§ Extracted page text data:
_ _ _ _

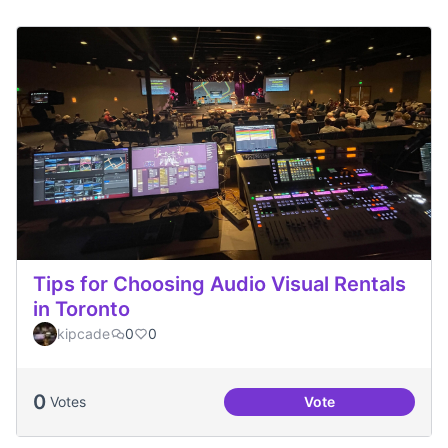
Tips for Choosing Audio Visual Rentals
in Toronto
kipcade
0
0
0
Votes
Vote
Tips for Choosing 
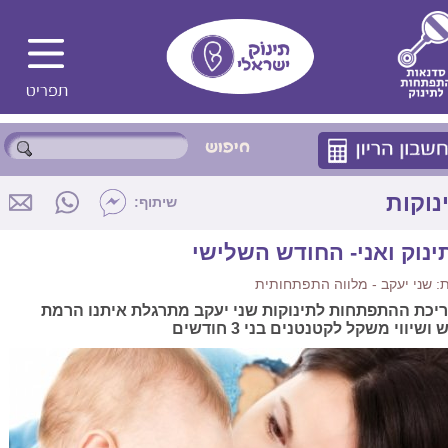
נוקות
שיתוף:
ינוק ואני- החודש השלישי
 שני יעקב - מלווה התפתחותית
יכת ההתפתחות לתינוקות שני יעקב מתרגלת איתנו הרמת
ושיווי משקל לקטנטנים בני 3 חודשים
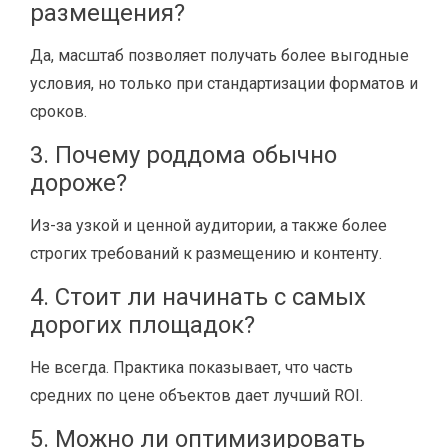
размещения?
Да, масштаб позволяет получать более выгодные
условия, но только при стандартизации форматов и
сроков.
3. Почему роддома обычно
дороже?
Из-за узкой и ценной аудитории, а также более
строгих требований к размещению и контенту.
4. Стоит ли начинать с самых
дорогих площадок?
Не всегда. Практика показывает, что часть
средних по цене объектов дает лучший ROI.
5. Можно ли оптимизировать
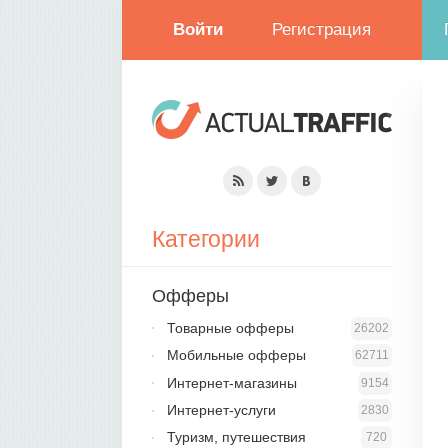
Войти
Регистрация
Категории
Офферы
Товарные офферы
26202
Мобильные офферы
62711
Интернет-магазины
9154
Интернет-услуги
2830
Туризм, путешествия
720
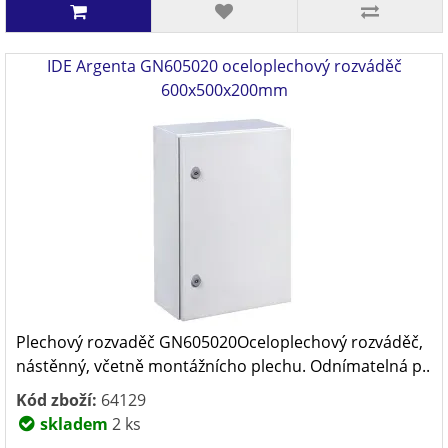
IDE Argenta GN605020 oceloplechový rozváděč
600x500x200mm
Plechový rozvaděč GN605020Oceloplechový rozváděč,
nástěnný, včetně montážnícho plechu. Odnímatelná p..
Kód zboží:
64129
skladem
2 ks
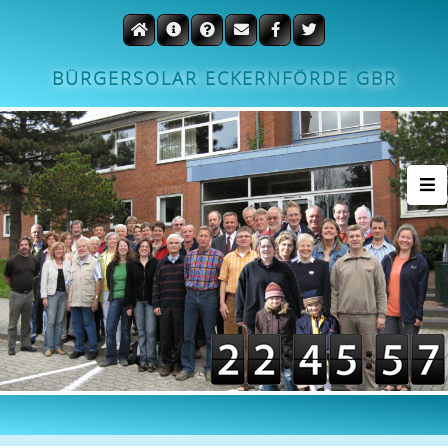
BÜRGERSOLAR ECKERNFÖRDE GBR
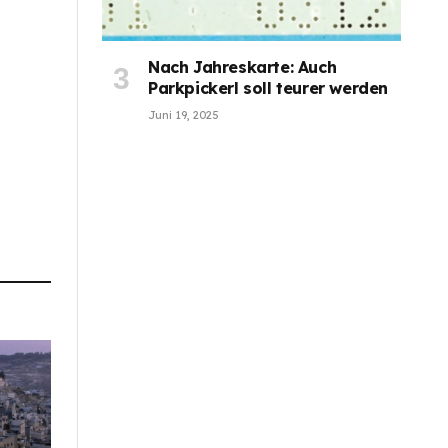
Nach Jahreskarte: Auch
Parkpickerl soll teurer werden
Juni 19, 2025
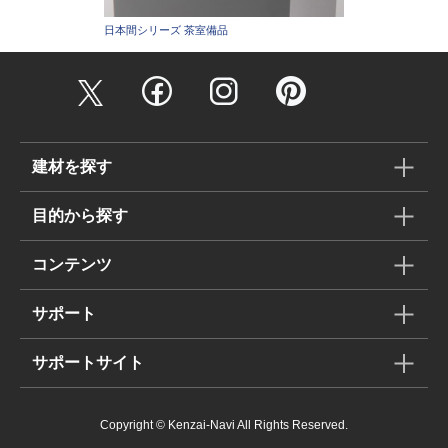
日本間シリーズ 茶室備品
建材を探す
目的から探す
コンテンツ
サポート
サポートサイト
Copyright © Kenzai-Navi All Rights Reserved.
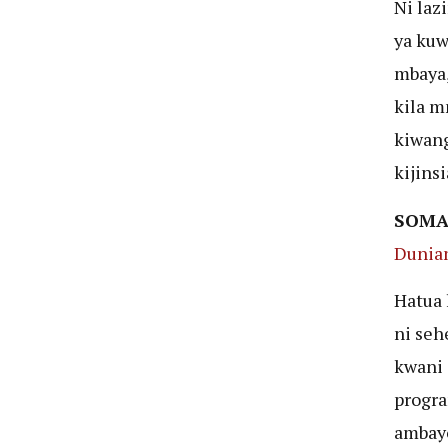
Ni laz
ya kuw
mbaya,
kila m
kiwang
kijins
SOMA
Dunia
Hatua 
ni se
kwani 
progra
ambay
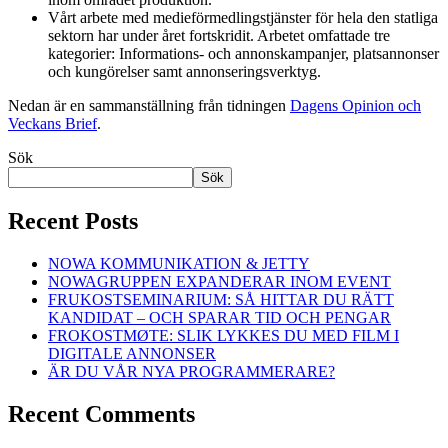
Vårt arbete med medieförmedlingstjänster för hela den statliga
sektorn har under året fortskridit. Arbetet omfattade tre
kategorier: Informations- och annonskampanjer, platsannonser
och kungörelser samt annonseringsverktyg.
Nedan är en sammanställning från tidningen
Dagens Opinion och
Veckans Brief
.
Sök
Sök
Recent Posts
NOWA KOMMUNIKATION & JETTY
NOWAGRUPPEN EXPANDERAR INOM EVENT
FRUKOSTSEMINARIUM: SÅ HITTAR DU RÄTT
KANDIDAT – OCH SPARAR TID OCH PENGAR
FROKOSTMØTE: SLIK LYKKES DU MED FILM I
DIGITALE ANNONSER
ÄR DU VÅR NYA PROGRAMMERARE?
Recent Comments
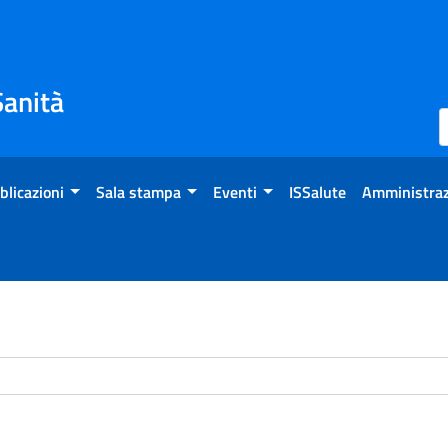
Sanità
blicazioni
Sala stampa
Eventi
ISSalute
Amministraz
chivio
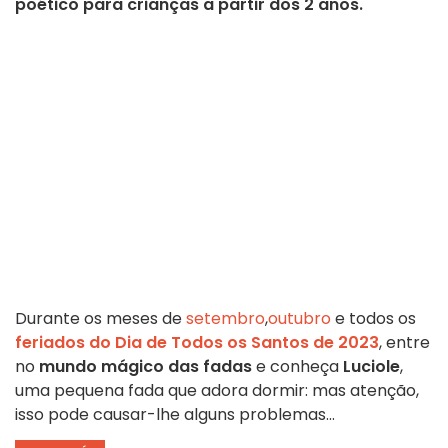
poético para crianças a partir dos 2 anos.
Durante os meses de
setembro
,
outubro
e todos os
feriados do Dia de Todos os Santos de 2023
, entre
no
mundo mágico das fadas
e conheça
Luciole
,
uma pequena fada que adora dormir: mas atenção,
isso pode causar-lhe alguns problemas...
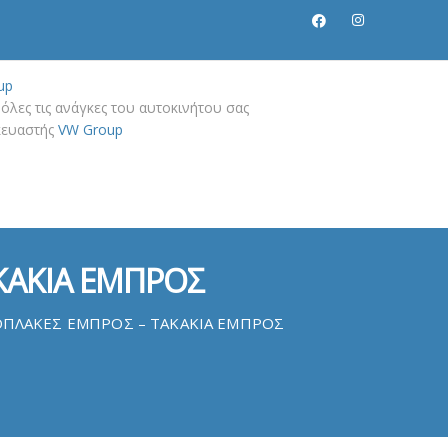
up
όλες τις ανάγκες του αυτοκινήτου σας
σκευαστής
VW Group
ΚΑΚΙΑ ΕΜΠΡΟΣ
ΟΠΛΑΚΕΣ ΕΜΠΡΟΣ – ΤΑΚΑΚΙΑ ΕΜΠΡΟΣ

_ _ _ _

§ TASK ITEM: Leave the images out and give the rest of the data again exactly.

§ RESULT OF THE EXERCISE:
Tips for Choosing Audio Visual Rentals
in Toronto
kipcade
0
0
0
Votes
Vote
Tips for Choosing 
נוקות
שיתוף:
ינוק ואני- החודש השלישי
 שני יעקב - מלווה התפתחותית
יכת ההתפתחות לתינוקות שני יעקב מתרגלת איתנו הרמת
ושיווי משקל לקטנטנים בני 3 חודשים
размещения?
Да, масштаб позволяет получать более выгодные
условия, но только при стандартизации форматов и
сроков.
3. Почему роддома обычно
дороже?
Из-за узкой и ценной аудитории, а также более
строгих требований к размещению и контенту.
4. Стоит ли начинать с самых
дорогих площадок?
Не всегда. Практика показывает, что часть
средних по цене объектов дает лучший ROI.
5. Можно ли оптимизировать
Войти
Регистрация
Категории
Офферы
Товарные офферы
26202
Мобильные офферы
62711
Интернет-магазины
9154
Интернет-услуги
2830
Туризм, путешествия
720
IDE Argenta GN605020 oceloplechový rozváděč
600x500x200mm
Plechový rozvaděč GN605020Oceloplechový rozváděč,
nástěnný, včetně montážnícho plechu. Odnímatelná p..
Kód zboží:
64129
skladem
2 ks
BÜRGERSOLAR ECKERNFÖRDE GBR
Nach Jahreskarte: Auch
Parkpickerl soll teurer werden
Juni 19, 2025
日本間シリーズ 茶室備品
建材を探す
目的から探す
コンテンツ
サポート
サポートサイト
Copyright © Kenzai-Navi All Rights Reserved.
Ni laz
ya kuw
mbaya,
kila m
kiwang
kijins
SOMA
Dunia
Hatua 
ni se
kwani 
progra
ambay
Vårt arbete med medieförmedlingstjänster för hela den statliga
sektorn har under året fortskridit. Arbetet omfattade tre
kategorier: Informations- och annonskampanjer, platsannonser
och kungörelser samt annonseringsverktyg.
Nedan är en sammanställning från tidningen
Dagens Opinion och
Veckans Brief
.
Sök
Sök
Recent Posts
NOWA KOMMUNIKATION & JETTY
NOWAGRUPPEN EXPANDERAR INOM EVENT
FRUKOSTSEMINARIUM: SÅ HITTAR DU RÄTT
KANDIDAT – OCH SPARAR TID OCH PENGAR
FROKOSTMØTE: SLIK LYKKES DU MED FILM I
DIGITALE ANNONSER
ÄR DU VÅR NYA PROGRAMMERARE?
Recent Comments
Sanità
blicazioni
Sala stampa
Eventi
ISSalute
Amministraz
chivio
poético para crianças a partir dos 2 anos.
Durante os meses de
setembro
,
outubro
e todos os
feriados do Dia de Todos os Santos de 2023
, entre
no
mundo mágico das fadas
e conheça
Luciole
,
uma pequena fada que adora dormir: mas atenção,
isso pode causar-lhe alguns problemas...
up
όλες τις ανάγκες του αυτοκινήτου σας
σκευαστής
VW Group
ΚΑΚΙΑ ΕΜΠΡΟΣ
ΟΠΛΑΚΕΣ ΕΜΠΡΟΣ – ΤΑΚΑΚΙΑ ΕΜΠΡΟΣ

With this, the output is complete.